** Dataset excerpts follows **

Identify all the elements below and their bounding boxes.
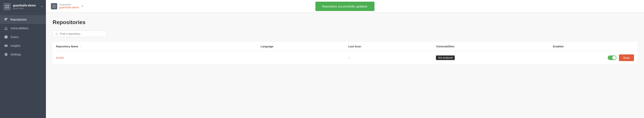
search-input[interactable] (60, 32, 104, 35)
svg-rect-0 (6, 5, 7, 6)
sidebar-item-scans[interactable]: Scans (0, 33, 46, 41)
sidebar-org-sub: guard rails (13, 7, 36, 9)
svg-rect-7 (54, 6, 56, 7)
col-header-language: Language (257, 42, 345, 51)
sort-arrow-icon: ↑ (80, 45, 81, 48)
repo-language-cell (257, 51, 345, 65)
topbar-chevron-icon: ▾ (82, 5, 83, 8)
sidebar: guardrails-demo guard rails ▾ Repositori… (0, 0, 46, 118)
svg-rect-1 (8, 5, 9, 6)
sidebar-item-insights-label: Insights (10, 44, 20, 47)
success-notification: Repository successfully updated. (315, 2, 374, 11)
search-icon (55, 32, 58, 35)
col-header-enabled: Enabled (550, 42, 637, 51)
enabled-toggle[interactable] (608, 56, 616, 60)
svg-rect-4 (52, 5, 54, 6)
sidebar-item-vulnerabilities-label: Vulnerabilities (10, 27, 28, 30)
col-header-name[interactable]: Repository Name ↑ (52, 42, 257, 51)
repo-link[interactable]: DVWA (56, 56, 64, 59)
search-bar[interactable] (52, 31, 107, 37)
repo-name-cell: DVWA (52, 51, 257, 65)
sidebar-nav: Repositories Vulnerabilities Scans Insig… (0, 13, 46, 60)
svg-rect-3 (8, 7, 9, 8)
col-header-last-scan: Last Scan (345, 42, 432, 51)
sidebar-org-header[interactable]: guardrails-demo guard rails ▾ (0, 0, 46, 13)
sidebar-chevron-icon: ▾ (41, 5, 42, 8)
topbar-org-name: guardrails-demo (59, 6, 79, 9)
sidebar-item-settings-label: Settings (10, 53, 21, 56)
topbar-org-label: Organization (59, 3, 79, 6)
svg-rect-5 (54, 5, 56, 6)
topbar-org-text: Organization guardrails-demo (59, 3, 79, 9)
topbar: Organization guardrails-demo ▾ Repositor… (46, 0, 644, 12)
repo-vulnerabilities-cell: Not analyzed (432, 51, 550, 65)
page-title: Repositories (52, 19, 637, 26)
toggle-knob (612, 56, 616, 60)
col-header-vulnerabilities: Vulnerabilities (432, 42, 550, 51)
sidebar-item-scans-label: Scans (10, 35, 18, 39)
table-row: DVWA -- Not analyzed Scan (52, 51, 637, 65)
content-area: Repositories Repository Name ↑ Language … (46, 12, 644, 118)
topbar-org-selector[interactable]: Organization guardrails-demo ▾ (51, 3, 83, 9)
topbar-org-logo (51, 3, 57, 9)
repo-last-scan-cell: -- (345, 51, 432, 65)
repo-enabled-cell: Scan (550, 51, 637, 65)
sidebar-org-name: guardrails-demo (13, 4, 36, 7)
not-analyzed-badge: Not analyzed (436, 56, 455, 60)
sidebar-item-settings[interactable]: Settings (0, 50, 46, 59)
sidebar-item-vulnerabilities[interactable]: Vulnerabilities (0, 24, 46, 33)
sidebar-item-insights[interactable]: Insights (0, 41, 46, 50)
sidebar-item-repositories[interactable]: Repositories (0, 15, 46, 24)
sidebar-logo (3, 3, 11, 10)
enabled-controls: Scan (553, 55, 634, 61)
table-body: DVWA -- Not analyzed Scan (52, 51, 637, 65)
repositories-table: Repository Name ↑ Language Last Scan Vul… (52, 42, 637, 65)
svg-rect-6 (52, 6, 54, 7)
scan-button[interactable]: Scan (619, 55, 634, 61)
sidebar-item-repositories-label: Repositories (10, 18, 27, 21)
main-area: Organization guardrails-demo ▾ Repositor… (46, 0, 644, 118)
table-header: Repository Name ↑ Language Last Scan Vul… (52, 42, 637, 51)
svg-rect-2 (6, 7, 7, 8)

** End of Dataset excerpts **

Look through the entries and copy every line in which the string "Scans" appears.

● **Output of the task**:
sidebar-item-scans[interactable]: Scans (0, 33, 46, 41)
sidebar-nav: Repositories Vulnerabilities Scans Insig… (0, 13, 46, 60)
sidebar-item-scans-label: Scans (10, 35, 18, 39)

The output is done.